### EXERCISE DETAILS
For each record here, output an exact copy.

#####

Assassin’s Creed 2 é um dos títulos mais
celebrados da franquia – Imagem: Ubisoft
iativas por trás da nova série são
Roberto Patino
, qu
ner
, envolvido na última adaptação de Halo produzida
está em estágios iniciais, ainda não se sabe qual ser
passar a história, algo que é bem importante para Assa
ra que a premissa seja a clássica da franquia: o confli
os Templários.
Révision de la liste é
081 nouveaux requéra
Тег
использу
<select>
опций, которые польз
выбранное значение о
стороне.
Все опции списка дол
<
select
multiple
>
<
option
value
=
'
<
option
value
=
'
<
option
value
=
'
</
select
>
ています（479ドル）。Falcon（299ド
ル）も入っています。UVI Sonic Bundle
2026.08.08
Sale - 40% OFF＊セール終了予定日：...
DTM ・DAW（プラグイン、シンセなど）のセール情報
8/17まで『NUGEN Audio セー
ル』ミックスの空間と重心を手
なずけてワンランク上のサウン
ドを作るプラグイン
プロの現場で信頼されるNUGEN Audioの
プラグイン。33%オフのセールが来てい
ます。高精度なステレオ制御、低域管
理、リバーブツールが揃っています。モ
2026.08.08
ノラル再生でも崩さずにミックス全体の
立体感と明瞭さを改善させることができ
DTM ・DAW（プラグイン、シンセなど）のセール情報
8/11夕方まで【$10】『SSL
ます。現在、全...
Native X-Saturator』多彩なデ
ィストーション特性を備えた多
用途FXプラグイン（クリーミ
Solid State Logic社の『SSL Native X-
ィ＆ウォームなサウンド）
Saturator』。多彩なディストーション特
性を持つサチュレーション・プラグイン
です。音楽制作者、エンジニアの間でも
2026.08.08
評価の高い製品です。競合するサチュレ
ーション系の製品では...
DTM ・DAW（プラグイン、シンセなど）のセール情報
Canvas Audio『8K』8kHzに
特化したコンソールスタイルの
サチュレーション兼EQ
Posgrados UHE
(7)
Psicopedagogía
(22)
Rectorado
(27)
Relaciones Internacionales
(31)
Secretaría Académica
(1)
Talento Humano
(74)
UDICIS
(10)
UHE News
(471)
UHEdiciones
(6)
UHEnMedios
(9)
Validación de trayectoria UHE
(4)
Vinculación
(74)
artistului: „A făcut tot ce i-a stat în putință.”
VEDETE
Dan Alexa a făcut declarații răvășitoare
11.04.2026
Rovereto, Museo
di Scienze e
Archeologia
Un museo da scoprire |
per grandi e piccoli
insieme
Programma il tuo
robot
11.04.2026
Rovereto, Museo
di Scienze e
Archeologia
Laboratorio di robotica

#####

### WRITTEN RESPONSE
Assassin’s Creed 2 é um dos títulos mais
celebrados da franquia – Imagem: Ubisoft
iativas por trás da nova série são
Roberto Patino
, qu
ner
, envolvido na última adaptação de Halo produzida
está em estágios iniciais, ainda não se sabe qual ser
passar a história, algo que é bem importante para Assa
ra que a premissa seja a clássica da franquia: o confli
os Templários.
Révision de la liste é
081 nouveaux requéra
Тег
использу
<select>
опций, которые польз
выбранное значение о
стороне.
Все опции списка дол
<
select
multiple
>
<
option
value
=
'
<
option
value
=
'
<
option
value
=
'
</
select
>
ています（479ドル）。Falcon（299ド
ル）も入っています。UVI Sonic Bundle
2026.08.08
Sale - 40% OFF＊セール終了予定日：...
DTM ・DAW（プラグイン、シンセなど）のセール情報
8/17まで『NUGEN Audio セー
ル』ミックスの空間と重心を手
なずけてワンランク上のサウン
ドを作るプラグイン
プロの現場で信頼されるNUGEN Audioの
プラグイン。33%オフのセールが来てい
ます。高精度なステレオ制御、低域管
理、リバーブツールが揃っています。モ
2026.08.08
ノラル再生でも崩さずにミックス全体の
立体感と明瞭さを改善させることができ
DTM ・DAW（プラグイン、シンセなど）のセール情報
8/11夕方まで【$10】『SSL
ます。現在、全...
Native X-Saturator』多彩なデ
ィストーション特性を備えた多
用途FXプラグイン（クリーミ
Solid State Logic社の『SSL Native X-
ィ＆ウォームなサウンド）
Saturator』。多彩なディストーション特
性を持つサチュレーション・プラグイン
です。音楽制作者、エンジニアの間でも
2026.08.08
評価の高い製品です。競合するサチュレ
ーション系の製品では...
DTM ・DAW（プラグイン、シンセなど）のセール情報
Canvas Audio『8K』8kHzに
特化したコンソールスタイルの
サチュレーション兼EQ
Posgrados UHE
(7)
Psicopedagogía
(22)
Rectorado
(27)
Relaciones Internacionales
(31)
Secretaría Académica
(1)
Talento Humano
(74)
UDICIS
(10)
UHE News
(471)
UHEdiciones
(6)
UHEnMedios
(9)
Validación de trayectoria UHE
(4)
Vinculación
(74)
artistului: „A făcut tot ce i-a stat în putință.”
VEDETE
Dan Alexa a făcut declarații răvășitoare
11.04.2026
Rovereto, Museo
di Scienze e
Archeologia
Un museo da scoprire |
per grandi e piccoli
insieme
Programma il tuo
robot
11.04.2026
Rovereto, Museo
di Scienze e
Archeologia
Laboratorio di robotica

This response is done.